Le footeux s’estimant grugé par l’arbitrage n’a pas droit à la colère mais il peut y succomber: plus ou moins, selon son tempérament et sa capacité à accepter la vanité des choses. Ariel Jacobs ne s’excitera jamais autant que Luis Fernandez! Il existe deux grandes catégories de colères qui explosent. Soit tu ouvres seulement toute grande ta bouche pour en éructer tous les noms d’oiseaux qui te tiennent à coeur. Soit tu en viens aux mains, ce qui ne t’empêche d’ailleurs pas de poursuivre parallèlement tes éructations. Personnellement, si j’avais ce courage doublé d’inconscience qui permet d’arbitrer, je mettrais un point d’honneur à supporter stoïquement les noms d’oiseaux les plus exotiques. Je m’entraînerais même avec assiduité pour pouvoir en supporter davantage à chaque match: conscient que mes décisions les plus impartiales puissent être jugées foireuses par d’aucuns, je tolérerais le pétage de plombs verbal au maximum de mes capacités nerveuses. Par contre, si quelqu’un s’avisait d’OSER TOUCHER MON CORPS, je verrais illico rouge dans ma poche à cartons!

Dès lors, soit parce que les avocats belges sont meilleurs, soit parce que les instances fédérales françaises sont moins laxistes, notre Scifo s’en sort bien si l’on compare ses 4 semaines de suspension aux 6 mois de Luis Fernandez: même si son attitude habituelle en bord de terrain n’a rien de comparable avec l’hystérie chronique du clown parisien. Tant mieux pour Enzo, sa mesure habituelle et sa notoriété ont limité les dégâts, on ne peut pas tout dominer du jour au lendemain. Ceci est un apprentissage de plus dans la fonction… à condition de vouloir apprendre: et là, j’ai quelque angoisse si j’en crois ses réactions d’après-sentence.

Envisager l’appel parce que même une suspension d’un match eût été injuste, ou parce que sanctionner pareille attitude implique de sanctionner tous les entraîneurs (dixit Scifo), là, j’en reste plus baba que si Enzo me faisait subir 36 petits ponts sur un seul match!

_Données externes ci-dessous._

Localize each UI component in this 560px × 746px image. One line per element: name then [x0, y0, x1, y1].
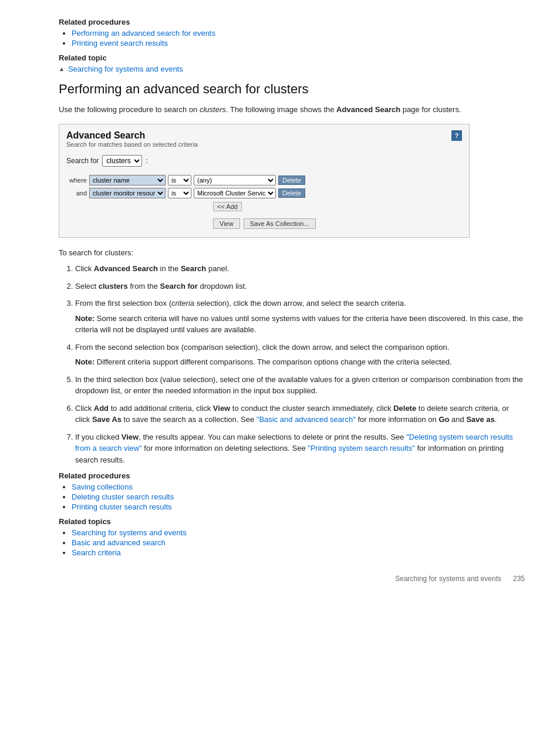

Je suis persuadé que la poussée d’Enzo était légère, quasi déliée comme l’était son jeu, n’ayant rien d’une attaque sauvage pour réduire l’opposant en purée de méduse. Ce devait être une repoussée, du bout des doigts comme celle du passeur au volley, avec ce zeste d’arrogance signifiant paradoxalement à l’opposant: « Toi surtout, ne me touche pas! ». Eh bien, quand l’opposant est un arbitre, pareille repoussette mérite sanction, Enzo, faut l’admettre: en face de ton honneur, y’a l’honneur d’un autre brave mec à mettre dans la balance.

Je propose donc le type de sanction suivant: durant le match, le quatrième arbitre et le coach suspendu sont enfermés dans le vestiaire, l’un s’assurant bien que l’autre ne puisse rien voir. Ça, ce sera une punition punissante.